2021 Greg Brown in Honor of Plum and Jonathan W. Simons, MD-PCF Young Investigator Award

Automated Interpretation of PSMA and FDG PET Images to Improve Prognosis and Management in Advanced Prostate Cancer
Price Jackson, PhD
Peter MacCallum Cancer Centre
Mentors: Michael Hofman, MBBS, Kai Qin, PhD
Description:
- PSMA-PET and FDG-PET are two molecular imaging technologies that have been used to aid selection of patients who are most likely to benefit from 177Lu-PSMA-targeted radionuclide therapy (LuPSMA), a new treatment that will likely soon be FDA approved for advanced prostate cancer patients.
- An individual’s likelihood of response to LuPSMA treatment is related to PSMA levels and disease phenotypes seen on PSMA-PET, and concordance between PSMA & FDG PET imaging. However, visual assessment of these large datasets can be time-consuming and the human eye may fail to appreciate the complex changes that occur in response to specific therapies.

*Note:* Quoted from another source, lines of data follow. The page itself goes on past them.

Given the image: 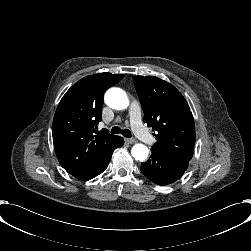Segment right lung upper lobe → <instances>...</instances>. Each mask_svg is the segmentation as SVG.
Listing matches in <instances>:
<instances>
[{"label": "right lung upper lobe", "instance_id": "obj_1", "mask_svg": "<svg viewBox=\"0 0 251 251\" xmlns=\"http://www.w3.org/2000/svg\"><path fill=\"white\" fill-rule=\"evenodd\" d=\"M124 75L108 72L82 78L61 99L53 119L54 149L61 166L82 180L100 169L123 138L98 132L103 95Z\"/></svg>", "mask_w": 251, "mask_h": 251}]
</instances>
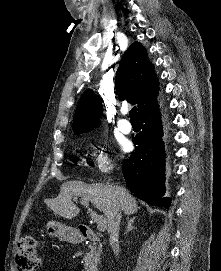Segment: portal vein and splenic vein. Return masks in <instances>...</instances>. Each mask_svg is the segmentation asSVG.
Listing matches in <instances>:
<instances>
[{
  "instance_id": "1",
  "label": "portal vein and splenic vein",
  "mask_w": 221,
  "mask_h": 271,
  "mask_svg": "<svg viewBox=\"0 0 221 271\" xmlns=\"http://www.w3.org/2000/svg\"><path fill=\"white\" fill-rule=\"evenodd\" d=\"M99 231H105L107 219L106 217H96L95 219Z\"/></svg>"
}]
</instances>
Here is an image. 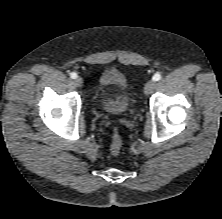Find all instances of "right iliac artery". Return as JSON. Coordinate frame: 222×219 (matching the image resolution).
Returning a JSON list of instances; mask_svg holds the SVG:
<instances>
[{"label": "right iliac artery", "instance_id": "obj_1", "mask_svg": "<svg viewBox=\"0 0 222 219\" xmlns=\"http://www.w3.org/2000/svg\"><path fill=\"white\" fill-rule=\"evenodd\" d=\"M70 77L72 79H76L77 78V74L75 72L70 73Z\"/></svg>", "mask_w": 222, "mask_h": 219}]
</instances>
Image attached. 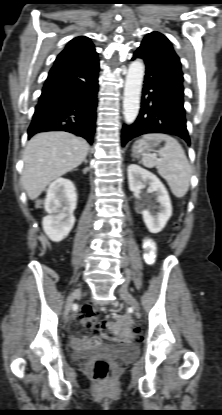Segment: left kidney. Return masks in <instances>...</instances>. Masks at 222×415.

- Dr. Price Jackson is developing an artificial intelligence (AI) machine-learning based approach to evaluate PSMA & FDG PET imaging data from patients treated with LuPSMA on a number of clinical trials conducted at the Peter MacCallum Cancer Centre.
- Computational algorithms will be developed to automatically define total tumor volume, correlate imaging biomarkers and predict treatment outcome from a variety of therapeutic regimens.

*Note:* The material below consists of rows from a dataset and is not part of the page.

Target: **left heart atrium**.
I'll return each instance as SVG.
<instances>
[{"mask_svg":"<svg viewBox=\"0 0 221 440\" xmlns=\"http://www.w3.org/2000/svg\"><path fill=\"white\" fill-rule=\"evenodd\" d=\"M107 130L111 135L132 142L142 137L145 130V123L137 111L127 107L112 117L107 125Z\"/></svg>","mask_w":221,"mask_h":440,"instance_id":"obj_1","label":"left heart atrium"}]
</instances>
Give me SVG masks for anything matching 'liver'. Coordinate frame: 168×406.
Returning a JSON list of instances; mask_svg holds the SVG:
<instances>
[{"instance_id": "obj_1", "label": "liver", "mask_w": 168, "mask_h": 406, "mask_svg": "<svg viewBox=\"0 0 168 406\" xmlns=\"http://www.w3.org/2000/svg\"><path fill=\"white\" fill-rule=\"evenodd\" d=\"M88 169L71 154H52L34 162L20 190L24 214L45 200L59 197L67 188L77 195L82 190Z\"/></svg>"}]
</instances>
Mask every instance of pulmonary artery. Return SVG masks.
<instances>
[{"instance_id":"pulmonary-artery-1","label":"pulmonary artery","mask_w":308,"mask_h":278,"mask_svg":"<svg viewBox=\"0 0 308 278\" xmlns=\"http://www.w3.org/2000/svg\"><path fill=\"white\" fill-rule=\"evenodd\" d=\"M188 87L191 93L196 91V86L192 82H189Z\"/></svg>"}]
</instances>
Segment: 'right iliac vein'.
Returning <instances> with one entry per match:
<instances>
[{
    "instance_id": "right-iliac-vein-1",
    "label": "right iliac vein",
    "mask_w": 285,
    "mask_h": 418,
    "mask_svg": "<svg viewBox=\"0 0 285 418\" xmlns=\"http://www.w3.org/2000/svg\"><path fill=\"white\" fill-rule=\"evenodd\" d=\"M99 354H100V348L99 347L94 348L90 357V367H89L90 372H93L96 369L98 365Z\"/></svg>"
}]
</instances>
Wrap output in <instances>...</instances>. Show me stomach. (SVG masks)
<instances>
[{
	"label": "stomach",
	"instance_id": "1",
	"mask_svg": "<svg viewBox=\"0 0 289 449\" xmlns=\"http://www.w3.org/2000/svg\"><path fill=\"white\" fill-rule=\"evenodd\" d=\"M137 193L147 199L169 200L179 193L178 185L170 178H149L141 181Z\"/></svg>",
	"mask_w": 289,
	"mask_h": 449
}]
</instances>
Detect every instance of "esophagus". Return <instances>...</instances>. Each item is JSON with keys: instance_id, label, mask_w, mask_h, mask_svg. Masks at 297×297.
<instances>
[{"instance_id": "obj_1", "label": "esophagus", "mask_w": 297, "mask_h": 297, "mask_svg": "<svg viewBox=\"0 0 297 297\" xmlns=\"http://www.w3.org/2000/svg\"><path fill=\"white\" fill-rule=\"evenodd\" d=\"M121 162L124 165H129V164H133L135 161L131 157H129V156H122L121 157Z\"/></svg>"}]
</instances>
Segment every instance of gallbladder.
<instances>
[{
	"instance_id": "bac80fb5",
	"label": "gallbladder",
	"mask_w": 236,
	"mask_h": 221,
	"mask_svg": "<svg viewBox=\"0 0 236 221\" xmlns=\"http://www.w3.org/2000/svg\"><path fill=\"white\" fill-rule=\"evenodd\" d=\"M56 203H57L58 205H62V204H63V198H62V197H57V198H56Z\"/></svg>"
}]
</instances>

- Additionally, a similar technological approach will be developed to use SPECT imaging to track treatment responses and calculate the radiation doses delivered to tumor and organs following treatment with LuPSMA.
- If successful, this project will result in an automated technology that can be used to identify, stage, and refer patients for the ideal cancer therapy based on their unique pattern of disease.
What this means to patients: PSMA-PET and FDG-PET can be used to select patients for treatment with LuPSMA. Dr. Jackson is developing an AI-based method to evaluate PSMA-PET and FDG-PET imaging data and identify patients most likely to benefit from LuPSMA. This automated computational method can be freely shared and will offer a consistent level of expertise across centers, enabling clinicians to optimally identify patients who should receive this promising emerging treatment.